All stimulus signs were imageable and concrete nouns selected from ASL developmental inventories (Anderson & Reilly, 2002; Schick, 1997), picture naming data for English (Bates et al., 2003), and from a previous in depth study of the adolescent learners’ lexical acquisition (Ferjan Ramirez, Lieberman, & Mayberry, 2013). A panel of 6 deaf and hearing fluent signers judged each potential stimulus sign for accurate production and familiarity. Fingerspelling, compound nouns, verbs, and classifier constructions were excluded. Each sign video was edited to begin when all phonological parameters (handshape, location, movement, orientation) were in place, and ended when the movement was completed. Each stimulus sign appeared in both the congruent and incongruent conditions. If a trial from one condition was rejected due to artifacts in the MEG signal, the corresponding trial from the other condition was also eliminated to ensure that sensory processing across congruent and incongruent trials included in the averages was identical. The native signers saw 6 blocks of 102 trials each, and the L2 signers saw 3 blocks of 102 trials each because they were also scanned on the same task in the auditory and written English modality, 3 blocks for each (Leonard et al., 2013). Our previous work with MEG sensor data and aMEG analyses indicates that 300 trials (150 in each condition) are sufficient to capture clean and reliable single participant responses. Similar to the native signers and previous case studies, Martin saw 6 blocks of 102 trials. Before scanning began, he performed a practice run in the scanner using a separate set of stimuli that was not part of the experiment. Martin understood the task and required no repetitions of the practice block in the MEG.
2.3 Procedure
In previous research with ASL signs, we found a typical N400m effect as the difference in the magnitude of the neural response evoked by congruent versus incongruent trials (Ferjan Ramirez, Leonard, Torres, et al., 2014). In the present study, we estimated the cortical generators of this semantic effect using anatomically constrained magnetoencephalography (aMEG), a non-invasive neurophysiological technique that combines MEG and high resolution structural MRI (Dale et al., 2000). MEG was recorded in a magnetically shielded room (IMEDCO-AG, Switzerland) with the head in a Neuromag Vectorview helmet-shaped dewar containing 102 magnetometers and 204 planar gradiometers (Elekta AB, Helsinki, Finland). Data were collected at a continuous sampling rate of 1000 Hz with minimal filtering (0.1 to 200 Hz). The positions of four non-magnetic coils affixed to the participants’ heads were digitized along with the main fiduciary points such as the nose, nasion, and preauricular points for subsequent co-registration with high-resolution MRI images. Structural MRI was acquired on the same day after MEG, and participants were allowed to rest or sleep in the MRI scanner.

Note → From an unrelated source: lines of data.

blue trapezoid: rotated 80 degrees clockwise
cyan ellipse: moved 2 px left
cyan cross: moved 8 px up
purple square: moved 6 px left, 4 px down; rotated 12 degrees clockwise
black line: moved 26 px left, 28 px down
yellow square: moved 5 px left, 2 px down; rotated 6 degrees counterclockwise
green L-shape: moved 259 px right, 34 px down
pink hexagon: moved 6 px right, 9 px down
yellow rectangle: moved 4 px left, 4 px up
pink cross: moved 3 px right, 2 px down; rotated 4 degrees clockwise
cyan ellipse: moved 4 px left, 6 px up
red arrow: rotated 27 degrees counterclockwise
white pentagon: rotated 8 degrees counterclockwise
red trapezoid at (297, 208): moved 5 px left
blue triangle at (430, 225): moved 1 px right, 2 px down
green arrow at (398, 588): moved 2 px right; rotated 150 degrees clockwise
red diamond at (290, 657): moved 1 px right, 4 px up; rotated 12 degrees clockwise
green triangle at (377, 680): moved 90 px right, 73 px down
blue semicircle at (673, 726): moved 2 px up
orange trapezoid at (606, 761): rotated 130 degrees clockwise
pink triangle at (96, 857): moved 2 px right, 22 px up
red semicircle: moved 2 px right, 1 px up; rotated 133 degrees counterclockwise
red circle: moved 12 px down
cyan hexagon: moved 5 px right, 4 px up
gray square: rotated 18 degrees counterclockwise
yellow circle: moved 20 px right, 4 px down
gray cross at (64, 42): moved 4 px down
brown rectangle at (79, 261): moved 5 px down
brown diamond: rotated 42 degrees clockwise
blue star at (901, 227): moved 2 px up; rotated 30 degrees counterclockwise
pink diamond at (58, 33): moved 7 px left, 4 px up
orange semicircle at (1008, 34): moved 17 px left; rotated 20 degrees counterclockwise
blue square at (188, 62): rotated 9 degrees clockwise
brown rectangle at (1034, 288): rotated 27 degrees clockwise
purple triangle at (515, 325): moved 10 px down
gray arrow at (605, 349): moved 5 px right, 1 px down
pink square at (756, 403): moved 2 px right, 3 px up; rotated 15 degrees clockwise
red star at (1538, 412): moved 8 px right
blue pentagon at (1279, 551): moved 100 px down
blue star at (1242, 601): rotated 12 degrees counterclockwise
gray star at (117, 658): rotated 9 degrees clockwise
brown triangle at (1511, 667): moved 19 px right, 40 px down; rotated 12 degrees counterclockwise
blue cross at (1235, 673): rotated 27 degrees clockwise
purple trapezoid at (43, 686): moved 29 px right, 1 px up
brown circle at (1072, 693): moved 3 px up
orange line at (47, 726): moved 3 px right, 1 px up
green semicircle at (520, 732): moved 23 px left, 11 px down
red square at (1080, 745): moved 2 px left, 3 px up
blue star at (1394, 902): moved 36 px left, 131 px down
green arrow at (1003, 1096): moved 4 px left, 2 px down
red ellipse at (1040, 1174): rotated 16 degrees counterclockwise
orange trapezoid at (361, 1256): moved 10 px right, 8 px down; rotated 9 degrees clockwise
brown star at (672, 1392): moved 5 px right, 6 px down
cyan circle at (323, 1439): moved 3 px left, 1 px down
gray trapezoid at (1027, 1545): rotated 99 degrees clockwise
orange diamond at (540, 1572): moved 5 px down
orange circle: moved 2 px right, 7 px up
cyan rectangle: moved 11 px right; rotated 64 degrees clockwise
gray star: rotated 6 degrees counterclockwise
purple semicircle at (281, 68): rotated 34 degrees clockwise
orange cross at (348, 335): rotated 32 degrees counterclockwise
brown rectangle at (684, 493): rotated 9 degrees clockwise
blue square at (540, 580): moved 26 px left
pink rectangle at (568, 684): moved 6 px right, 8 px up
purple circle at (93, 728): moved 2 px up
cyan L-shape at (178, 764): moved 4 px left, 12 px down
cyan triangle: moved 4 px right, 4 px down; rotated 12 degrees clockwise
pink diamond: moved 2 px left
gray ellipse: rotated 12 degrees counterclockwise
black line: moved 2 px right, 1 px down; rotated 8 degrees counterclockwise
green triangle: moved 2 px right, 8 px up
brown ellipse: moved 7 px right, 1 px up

Using aMEG we have previously found that, when experienced from birth, ASL is processed in a left fronto-temporal brain network (Leonard et al., 2013), similar to the network used by hearing subjects to understand speech, consistent with other neuroimaging studies (MacSweeney et al., 2006; MacSweeney et al., 2002; Mayberry et al., 2011; Petitto et al., 2000; Sakai et al., 2005).
Anatomically-constrained MEG (aMEG) Analysis
The data were analyzed using a multimodal imaging approach that constrains the MEG activity to the cortical surface as determined by high-resolution structural MRI (Dale et al. 2000). This noise-normalized minimum norm inverse technique has been used extensively across a variety of paradigms, particularly language tasks that benefit from a distributed source analysis (Leonard et al., 2010; Marinkovic et al., 2003), and has been validated by direct intracranial recordings (Halgren et al., 2002; McDonald et al., 2010).
Martin’s cortical surface was reconstructed from a T1-weighted structural MRI using FreeSurfer (http://surfer.nmr.mgh.harvard.edu/). A boundary element method forward solution was derived from the inner skull boundary(Oostendorp & Van Oosterom, 1992), and the cortical surface was downsampled to ~2500 dipole locations per hemisphere (Dale, Fischl, & Sereno, 1999; Fischl, Sereno, Tootell, & Dale, 1999). The orientation-unconstrained MEG activity of each dipole was estimated every 4ms, and the noise sensitivity at each location was estimated from the average pre-stimulus baseline from −190 to −20ms. aMEG was performed on the waveforms produced by subtracting congruent from incongruent trials.
The data were inspected for bad channels (channels with excessive noise, no signal, or unexplained artifacts), which were excluded from further analyses. Additionally, trials with large (>3000 fT/cm for gradiometers) transients were rejected. Blink artifacts were removed using independent components analysis (Delorme & Makeig, 2004) by pairing each MEG channel with the electrooculogram (EOG) channel, and rejecting the independent component that contained the blink. For Martin, fewer than 3% of trials were rejected due either to artifacts or cross-condition balancing. For native signers fewer than 3% of trials were rejected; for L2 signers fewer than 2% were rejected.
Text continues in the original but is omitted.